(Transcribed page contents)
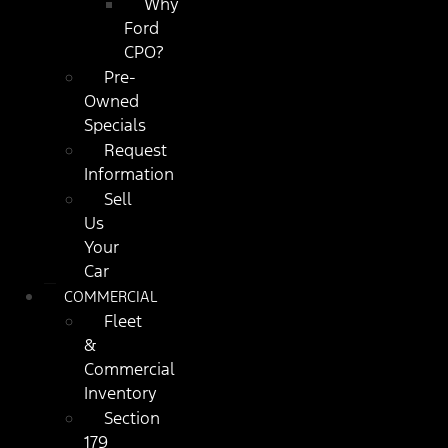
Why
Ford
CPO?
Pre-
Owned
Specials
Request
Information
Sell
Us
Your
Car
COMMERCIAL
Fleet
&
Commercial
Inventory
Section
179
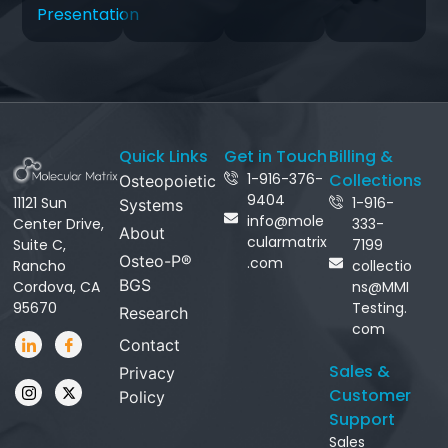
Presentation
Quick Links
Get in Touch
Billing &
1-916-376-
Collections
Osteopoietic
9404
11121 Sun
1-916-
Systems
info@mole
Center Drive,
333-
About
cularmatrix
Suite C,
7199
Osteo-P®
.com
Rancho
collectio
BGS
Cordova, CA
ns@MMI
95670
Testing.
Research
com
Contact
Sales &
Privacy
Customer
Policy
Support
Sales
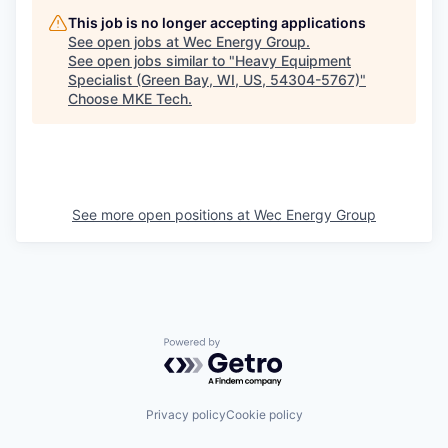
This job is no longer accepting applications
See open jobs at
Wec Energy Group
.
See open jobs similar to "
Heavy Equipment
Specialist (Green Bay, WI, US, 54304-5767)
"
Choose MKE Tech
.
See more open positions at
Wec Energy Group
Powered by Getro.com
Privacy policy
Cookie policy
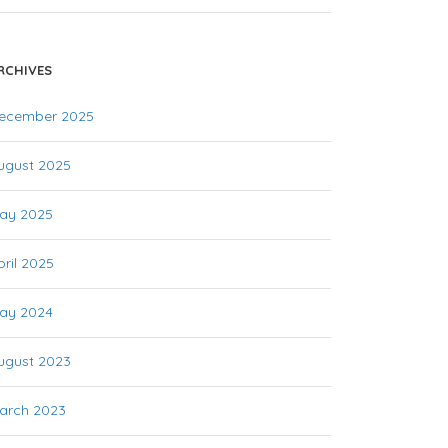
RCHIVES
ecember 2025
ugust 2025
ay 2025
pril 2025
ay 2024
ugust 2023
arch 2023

---

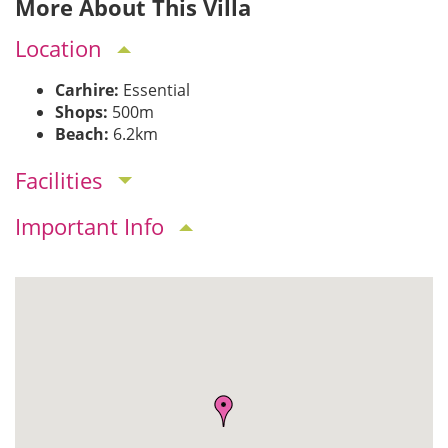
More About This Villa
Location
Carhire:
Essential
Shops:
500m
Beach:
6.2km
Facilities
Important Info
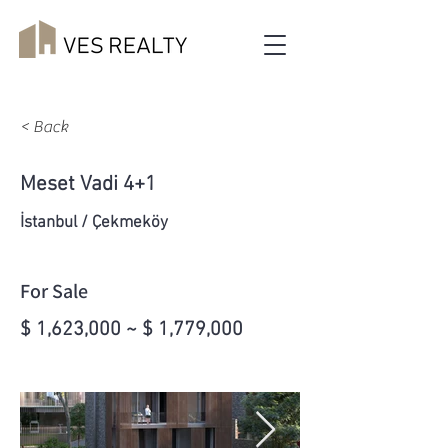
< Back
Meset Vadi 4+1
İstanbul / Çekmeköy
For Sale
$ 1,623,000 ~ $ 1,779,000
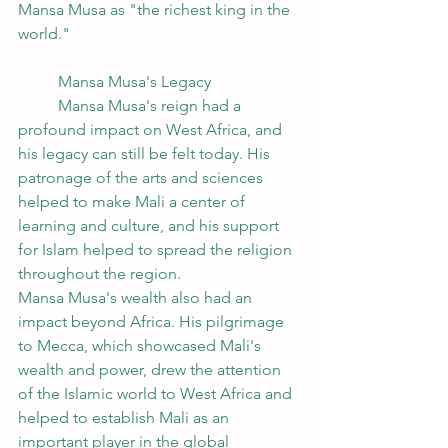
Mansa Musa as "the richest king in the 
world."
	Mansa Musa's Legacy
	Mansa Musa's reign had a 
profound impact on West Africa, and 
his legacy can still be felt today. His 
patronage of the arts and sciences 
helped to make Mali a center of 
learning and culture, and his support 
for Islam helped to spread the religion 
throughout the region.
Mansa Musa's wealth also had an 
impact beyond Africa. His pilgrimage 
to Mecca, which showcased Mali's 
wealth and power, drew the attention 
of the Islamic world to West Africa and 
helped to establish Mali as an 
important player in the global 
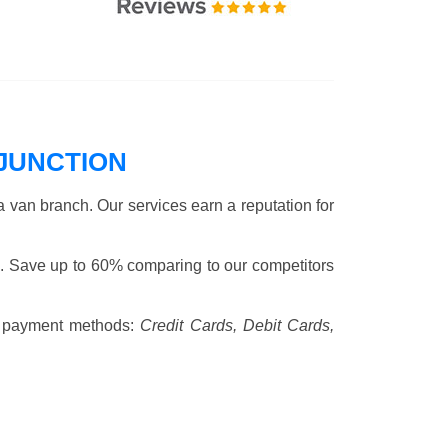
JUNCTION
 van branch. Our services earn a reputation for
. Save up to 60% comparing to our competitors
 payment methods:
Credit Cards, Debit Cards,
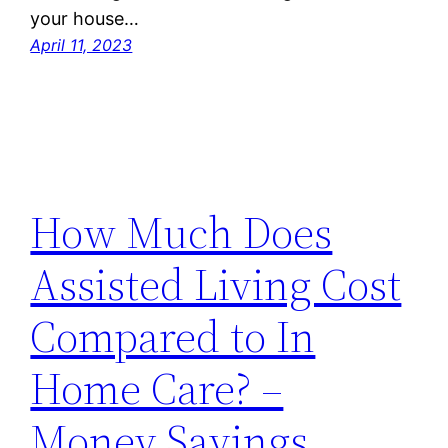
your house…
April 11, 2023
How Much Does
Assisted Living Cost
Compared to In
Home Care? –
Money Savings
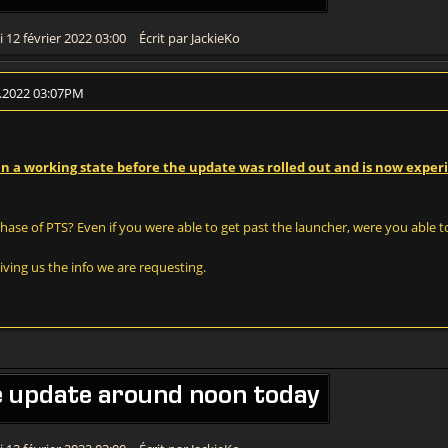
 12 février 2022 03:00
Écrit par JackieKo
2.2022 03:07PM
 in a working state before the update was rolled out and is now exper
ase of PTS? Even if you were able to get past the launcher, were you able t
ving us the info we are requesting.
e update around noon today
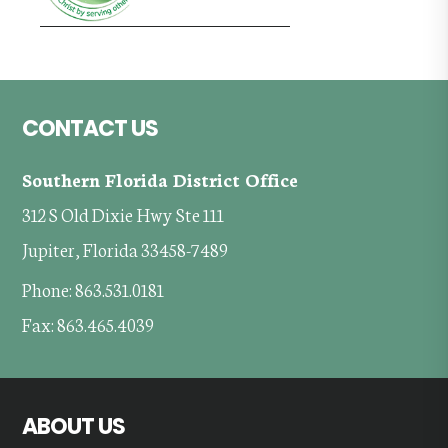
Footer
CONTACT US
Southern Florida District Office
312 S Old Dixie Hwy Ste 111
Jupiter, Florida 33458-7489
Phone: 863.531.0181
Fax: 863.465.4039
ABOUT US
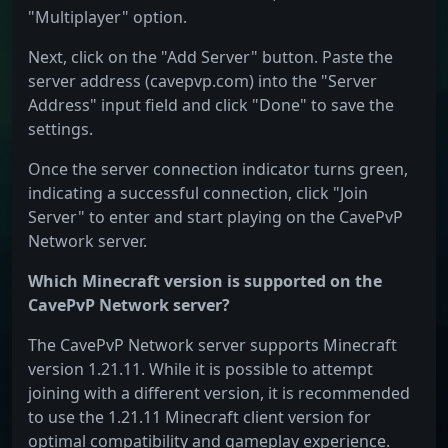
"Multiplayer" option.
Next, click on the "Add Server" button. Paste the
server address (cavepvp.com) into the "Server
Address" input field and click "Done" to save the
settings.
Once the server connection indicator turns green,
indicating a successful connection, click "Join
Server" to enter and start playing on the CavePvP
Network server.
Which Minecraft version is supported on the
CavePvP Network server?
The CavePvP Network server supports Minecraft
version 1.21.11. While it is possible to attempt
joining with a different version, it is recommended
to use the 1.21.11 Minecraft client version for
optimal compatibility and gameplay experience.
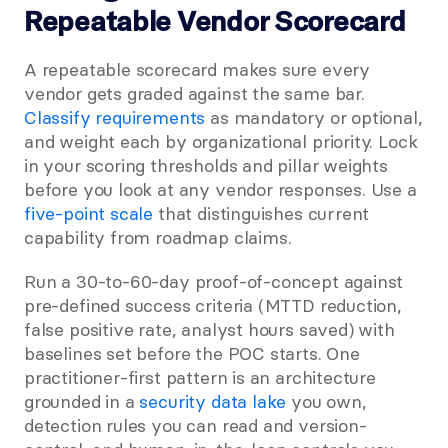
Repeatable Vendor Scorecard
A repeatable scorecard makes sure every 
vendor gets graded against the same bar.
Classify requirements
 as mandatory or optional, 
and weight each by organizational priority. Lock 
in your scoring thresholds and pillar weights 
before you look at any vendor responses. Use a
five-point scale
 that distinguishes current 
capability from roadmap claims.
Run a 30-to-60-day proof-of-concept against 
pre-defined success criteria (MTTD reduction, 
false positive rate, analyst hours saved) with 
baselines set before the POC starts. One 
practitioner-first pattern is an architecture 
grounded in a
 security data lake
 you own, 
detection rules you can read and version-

*The problem*:
Wherever the word "Mansa" appears in the entries above, copy that whole line.

*The answer*:
Mansa Musa as "the richest king in the 
	Mansa Musa's Legacy
	Mansa Musa's reign had a 
Mansa Musa's wealth also had an 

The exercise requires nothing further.